The United Nations Institute for Namibia (UNIN) was an educational body set up by the United Nations Council for Namibia from 1976 to 1990. Based in Zambia's capital of Lusaka, UNIN was the brainchild of United Nations Commissioner for Namibia Seán MacBride, the proposal creating UNIN was adopted by the United Nations General Assembly in December 1974. The forerunner to the current University of Namibia, UNIN sought to educate Namibians for roles in an independent Republic of Namibia.

==Background==
As states across Africa achieved independence, Namibia remained illegally ruled by Apartheid South Africa. Treated as a fifth province, Namibia did not have its own tertiary educational system. Bantu Education, or purposely inferior education for Black Namibians, was the norm education in Namibia for Black Namibians. The United Nations Council for Namibia under Seán MacBride put forth a plan in February 1974 for a tertiary educational institution for Namibia in Africa, preferably Zambia. On 26 August 1976 (Namibian Heroes' Day), President of Zambia Kenneth Kaunda formally inaugurated the institute in Lusaka.

==Funding==
Funding for UNIN was provided for, on a short-term basis, by the United Nations Fund for Namibia, itself funded by individual government donations and private organizations such as the Ford Foundation.

==Since independence==
Closing in September 1990 (6 months after formal independence was achieved), UNIN's files have been transferred to the archival unit at the University of Namibia.

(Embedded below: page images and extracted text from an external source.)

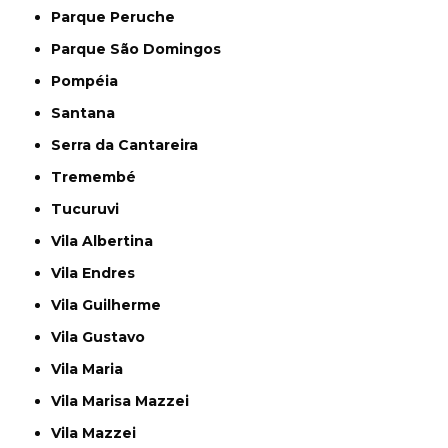
Parque Peruche
Parque São Domingos
Pompéia
Santana
Serra da Cantareira
Tremembé
Tucuruvi
Vila Albertina
Vila Endres
Vila Guilherme
Vila Gustavo
Vila Maria
Vila Marisa Mazzei
Vila Mazzei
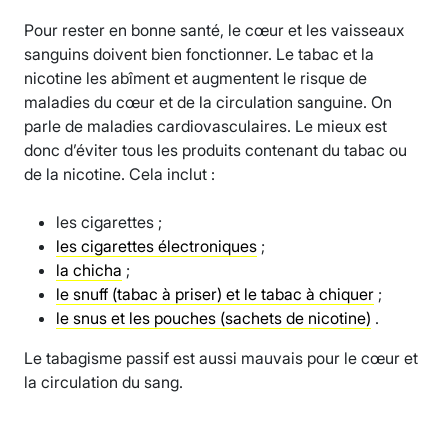
Pour rester en bonne santé, le cœur et les vaisseaux
sanguins doivent bien fonctionner. Le tabac et la
nicotine les abîment et augmentent le risque de
maladies du cœur et de la circulation sanguine. On
parle de maladies cardiovasculaires. Le mieux est
donc d’éviter tous les produits contenant du tabac ou
de la nicotine. Cela inclut :
les cigarettes ;
les cigarettes électroniques
;
la chicha
;
le snuff (tabac à priser) et le tabac à chiquer
;
le snus et les pouches (sachets de nicotine)
.
Le tabagisme passif est aussi mauvais pour le cœur et
la circulation du sang.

==Notable people affiliated with the United Nations Institute for Namibia==
- Martti Ahtisaari, member of the Senate of UNIN from 1975 to 1976; Finnish politician and diplomat
- Hage Geingob, founding director from 1975 to 1989, current President of Namibia
- Petrus Damaseb, High Court Judge, CAF and FIFA official
- Kalla Gertze, student and future Congress of Democrats MP
- Tsudao Gurirab, earned diploma in Management and Development Studies in 1982, future Congress of Democrats MP
- Hidipo Hamutenya, founding member, deputy director and head of the history and political science department from 1976 to 1981; founding member of opposition party Rally for Democracy and Progress (RDP)
- Albert Kawana, earned diploma in management and development studies in 1979, future SWAPO MP and prominent cabinet member beginning in 2000
- Nangula Mbako, obtained a diploma in development studies and management in 1986; permanent secretary in the Ministry of Fisheries and Marine Resources of Namibia since April 2000
- Ngarikutuke Tjiriange, assistant professor from 1977 to 1982; Minister for Veteran's Affairs of Namibia
- Inge Zaamwani, 1981 graduate in development studies, managing director of Namdeb mining venture since 1999.
- Martin Andjaba, longest serving Namibian Permanent Representative to the United Nations, and current Namibian Ambassador to the Federal Republic of Germany.